Depeche Mode’s Martin Gore continues the minimalist electronics of his VCMG project with former bandmate Vince Clarke on MG, an ambitious 16-track instrumental album. MG’s intention is to be filmic, and it is, particularly on opener “Pinking” and true-to-its-title “Stealth.” At times, it sounds like a soundtrack to a hopeless and dark dystopian nightmare, such as on the stark and uncomfortable “Exalt.” But at other times, Gore taps into sculpted Berghain-style unyielding techno, exemplified on the percussive “Brink.”
JUST A MORTAL MAN
This is the debut solo album by 71-year-old Jerry Lawson, a 40-year member of the great vocal group The Persuasions. Produced by Nashville-based singer/songwriter Eric Brace, Lawson’s album has a just a bit of twang, but truly focuses on the singer’s majestic tenor and the soul sound that this longtime artist has perfected. Lawson leads with Paul Simon’s “Peace Like a River,” but also covers a few wonderful songs by Brace and others; this material and singer are gems to be treasured.
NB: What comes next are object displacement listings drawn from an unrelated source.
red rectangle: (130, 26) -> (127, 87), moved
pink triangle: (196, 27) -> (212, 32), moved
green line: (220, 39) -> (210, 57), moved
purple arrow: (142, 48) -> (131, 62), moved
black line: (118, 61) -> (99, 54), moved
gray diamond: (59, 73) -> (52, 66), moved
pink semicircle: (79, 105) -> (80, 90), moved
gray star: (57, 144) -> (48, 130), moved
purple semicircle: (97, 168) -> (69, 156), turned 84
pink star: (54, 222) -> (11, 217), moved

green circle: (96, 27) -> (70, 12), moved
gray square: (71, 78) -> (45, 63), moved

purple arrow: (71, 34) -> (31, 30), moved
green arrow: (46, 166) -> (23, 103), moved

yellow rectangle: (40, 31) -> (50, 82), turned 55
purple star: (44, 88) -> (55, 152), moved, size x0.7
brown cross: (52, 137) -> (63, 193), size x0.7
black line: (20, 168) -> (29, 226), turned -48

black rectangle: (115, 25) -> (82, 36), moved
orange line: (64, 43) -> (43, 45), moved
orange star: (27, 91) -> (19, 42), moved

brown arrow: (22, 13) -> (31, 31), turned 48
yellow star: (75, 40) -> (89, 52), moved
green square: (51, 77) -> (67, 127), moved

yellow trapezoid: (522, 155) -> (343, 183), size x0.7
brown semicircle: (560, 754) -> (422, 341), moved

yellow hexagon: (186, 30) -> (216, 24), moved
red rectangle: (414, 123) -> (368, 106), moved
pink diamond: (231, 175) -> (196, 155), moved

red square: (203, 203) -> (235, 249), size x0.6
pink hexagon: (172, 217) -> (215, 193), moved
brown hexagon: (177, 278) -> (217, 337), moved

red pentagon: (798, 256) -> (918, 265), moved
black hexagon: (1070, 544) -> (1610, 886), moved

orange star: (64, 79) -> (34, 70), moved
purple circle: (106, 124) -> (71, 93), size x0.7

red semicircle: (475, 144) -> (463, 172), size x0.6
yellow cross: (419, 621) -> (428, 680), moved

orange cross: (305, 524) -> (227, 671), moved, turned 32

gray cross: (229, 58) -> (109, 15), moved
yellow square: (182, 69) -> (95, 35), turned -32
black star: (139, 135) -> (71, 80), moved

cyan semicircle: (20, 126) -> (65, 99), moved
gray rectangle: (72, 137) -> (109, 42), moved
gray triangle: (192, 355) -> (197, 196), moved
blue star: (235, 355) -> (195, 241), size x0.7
Founded by vocalist Vanessa Bley (daughter of influential jazz pianist Paul Bley) and tenor saxophonist Stuart Matthewman (who played that terrific sax solo on Sade’s “Smooth Operator” and guitar on many of the R&B diva’s songs), Twin Danger’s glistening late-night jazz hints at Twin Peaks’ eeriness and film noirish isolation. As acoustic bassist Larry Grenadier maneuvers the low end, Bley sings like a sad torch singer lost somewhere on Sunset Boulevard. Twin Danger’s songs are strong, their performance hypnotizes; consider your heart broken.
An eight-track collage adapted from a live installation at New York’s Guggenheim Museum, HIVE1 sits between playing mind games with a maniacal AI and being bathed in cosmic rays; no matter how the pod bay doors opened, shields are down, mutations are triggered, and the computer array is fluctuating deliriously. The ensemble piece cycles from diffuse to locked-in grooves, oscillating between propulsive squelches and seismic reentry. Orbit is decaying and what’s left is fiery atmosphere.
KERMIT RUFFINS & THE BARBECUE SWINGERS
Ruffins and his funk-meets-trad jazz band play with such an relaxed, live jamming style, and the musicianship is so fine, that the listener almost expects to hear applause after the bandleader or his stellar piano/keys player Yoshitaka “Z2” Tsuji takes a solo. This album—and Ruffins’ style in general—comes from such a winning combination of virtuosity and pure joy that chestnuts like “Tipitina” and “I Can’t Give You Anything but Love” shine with new light.
TODD RUNDGREN/EMIL NIKOLAISEN/HANS-PETER LINDSTRØM
SMALL TOWN SUPERSOUND
Norwegian producer Lindstrøm, Serena-Maneesh’s Emil Nikolaisen, and pop pioneer Todd Rundgren converge for 39 minutes of sprawling electronic experimentalism that recalls not only Rundgren’s Utopia and A Wizard a True Star periods but also The Orb and Oneohtrix Point Never. Runddans pulsates via swelling synths, sparse instrumentation, and Rundgren’s reverberated vocals. Opening tracks are devoted to frothy synth arpeggios, followed by beat-driven song forays, resounding keyboards, and crunching drums.